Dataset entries

>>

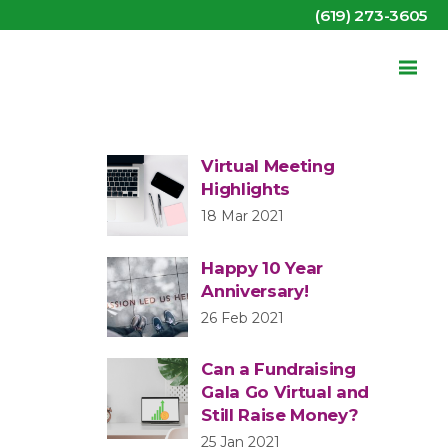
(619) 273-3605
Virtual Meeting
Highlights
18 Mar 2021
Happy 10 Year
Anniversary!
26 Feb 2021
Can a Fundraising
Gala Go Virtual and
Still Raise Money?
25 Jan 2021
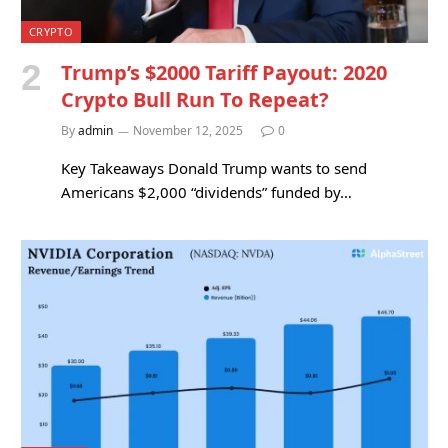
CRYPTO
Trump’s $2000 Tariff Payout: 2020
Crypto Bull Run To Repeat?
By
admin
November 12, 2025
0
Key Takeaways Donald Trump wants to send
Americans $2,000 “dividends” funded by…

<<

**Work instructions**
What you return should match the records line for line, minus the pictures.

**Answer section**
(619) 273-3605
Virtual Meeting
Highlights
18 Mar 2021
Happy 10 Year
Anniversary!
26 Feb 2021
Can a Fundraising
Gala Go Virtual and
Still Raise Money?
25 Jan 2021
CRYPTO
Trump’s $2000 Tariff Payout: 2020
Crypto Bull Run To Repeat?
By
admin
November 12, 2025
0
Key Takeaways Donald Trump wants to send
Americans $2,000 “dividends” funded by…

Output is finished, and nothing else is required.